Copyright: David Lawson – appeared Property Week Feb 1998

Home page

Big investors are like oil tankers; slow to start and even harder to steer. But once they get going, boy do they make waves. It took a decade for retail warehousing to feel the full force of this buffeting. Leisure property is feeling the wash after only a couple of years.

  'But how do they steer the right course?' asked the bemused research director of one property consultancy. 'Where are the borders between prime and secondary? What are the correct yields. There is no performance measure because the Investment Property Databank has no leisure category.'

  He has a point. The market is so new that prices can appear guesswork to outsiders. When multiplexes fetch sub-7% yields, as in a recent Chesterfield deal by Canada Life, there is every right to be looking around for icebergs in the fog.

  There is a method in this madness, however. 'You can extrapolate from retail warehousing,' says Will Scoular of Richard Ellis. He looks at internal rates of return over five to ten years, setting targets of 12-14% for non-geared schemes and 20% when geared. Complications arise, however,  over schemes like cineplexes, where stepped increases of 3% a year were built in because this is such a new market. Premiums are also hidden in some deals.

 This is where fireworks will fly when reviews come around. 'You can't compare with a property down the road because two cinemas will be under different terms and  fitted out differently,' says Helen Turner of Knight Frank.

  Opinion is already divided on whether current initial yields give an accurate picture of the market. James Welch at Jones Lang Wootton points out that such schemes are immediately reversionary, as rent levels will have risen by the time they open. Equivalent yields - generally 7% or more - are more accurate, he says.

 Cue for an explosion from Turner, who warns that much can happen in that time. 'What if the Chesterfield scheme is hit by the new Sheffield development? Who can say how much rents will change?'

  Leisure is rife with this kind of problem. There is no universal product which accepts simple rules. Golf and hotels, for instance, are totally different to multiplexes. 'Golf courses  are businesses. We value against profit and set benchmarks by comparing the accounts against comparable facilities,' says Jeremy Rollason  of FPD Savills.

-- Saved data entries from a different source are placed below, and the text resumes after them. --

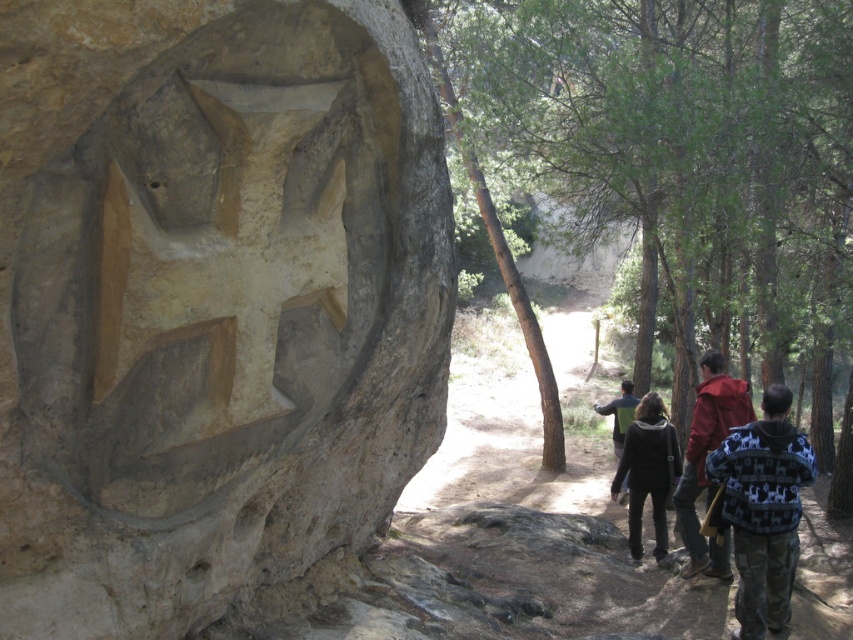 Is natural stone carving at center bigger than green leafy tree at center?

Actually, natural stone carving at center might be smaller than green leafy tree at center.

Is point (445, 305) farther from camera compared to point (703, 192)?

No, (445, 305) is closer to viewer.

The width and height of the screenshot is (853, 640). I want to click on natural stone carving at center, so click(x=209, y=300).

Can you confirm if green leafy tree at center is positioned to the left of red fleece jacket at right?

Incorrect, green leafy tree at center is not on the left side of red fleece jacket at right.

Does green leafy tree at center have a larger size compared to red fleece jacket at right?

Yes.

Find the location of `green leafy tree at center`. green leafy tree at center is located at coordinates (685, 161).

Is green leafy tree at center taller than knitted sweater at right?

Yes.

Between green leafy tree at center and knitted sweater at right, which one has more height?

green leafy tree at center

This screenshot has height=640, width=853. Describe the element at coordinates (685, 161) in the screenshot. I see `green leafy tree at center` at that location.

This screenshot has width=853, height=640. Find the location of `green leafy tree at center`. green leafy tree at center is located at coordinates (685, 161). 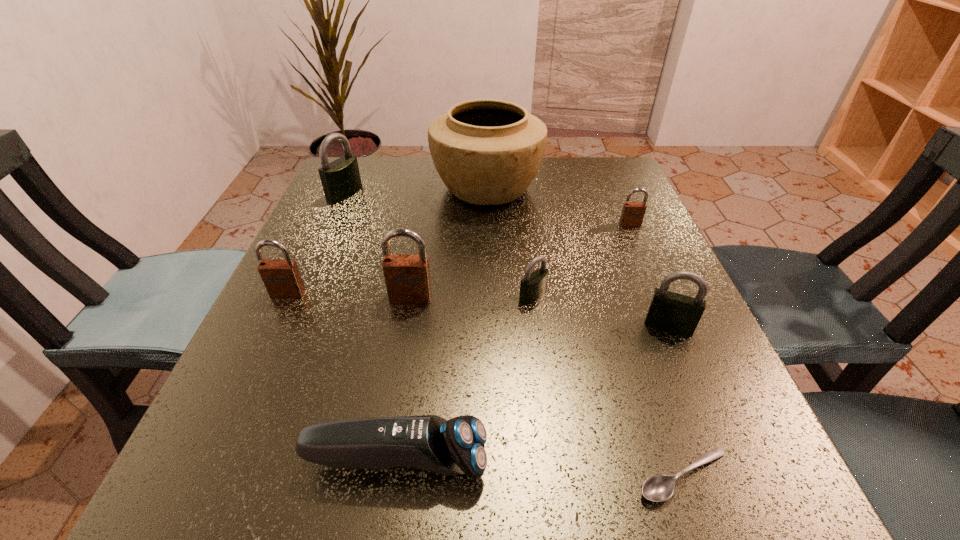 Locate an element on the screen. Image resolution: width=960 pixels, height=540 pixels. the seventh nearest object is located at coordinates (632, 215).

Locate an element on the screen. The image size is (960, 540). the fifth nearest padlock is located at coordinates (632, 215).

Locate an element on the screen. The image size is (960, 540). electric shaver is located at coordinates (456, 446).

Image resolution: width=960 pixels, height=540 pixels. Identify the location of gray soupspoon. (657, 488).

Find the location of a particular element. The width and height of the screenshot is (960, 540). the shortest object is located at coordinates (x=657, y=488).

Where is `vacant area situated on the front of the pottery`? The height and width of the screenshot is (540, 960). vacant area situated on the front of the pottery is located at coordinates [490, 314].

In order to click on free space located 0.220m on the right of the biggest black padlock in this screenshot , I will do `click(452, 194)`.

Identify the location of free space located 0.190m on the front-facing side of the second brown padlock from right to left. This screenshot has height=540, width=960. (394, 398).

This screenshot has width=960, height=540. What are the coordinates of `blank space located 0.050m on the left of the nearest padlock` in the screenshot? It's located at (615, 326).

This screenshot has width=960, height=540. I want to click on vacant region located 0.110m on the front-facing side of the second biggest brown padlock, so click(x=263, y=347).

  Broadening that skill to plan from general trends is fraught with danger. More than 500 courses were built after predictions of a surge in golfing in the Nineties. The best have flourished, with yields hardening from 15-20% to 10-20%, but others are now being sold on cheaply because demand has not matched expectations - or they are simply bad locations.

  Cinemas are easier to analyse in conventional property terms because they are let on standard leases to generally strong covenants. But they are also in danger of succumbing to trend planning.  The current rush for sites is a  response to  the idea that the UK is underprovided compared with a country like the US. But latest figures  show growth over there has peaked.

  We probably have some way to go, but margins may not be as promising as the surge of planned development implies. Screens increased by almost 70% from 1980-96 in the US while attendance rose by only 30%.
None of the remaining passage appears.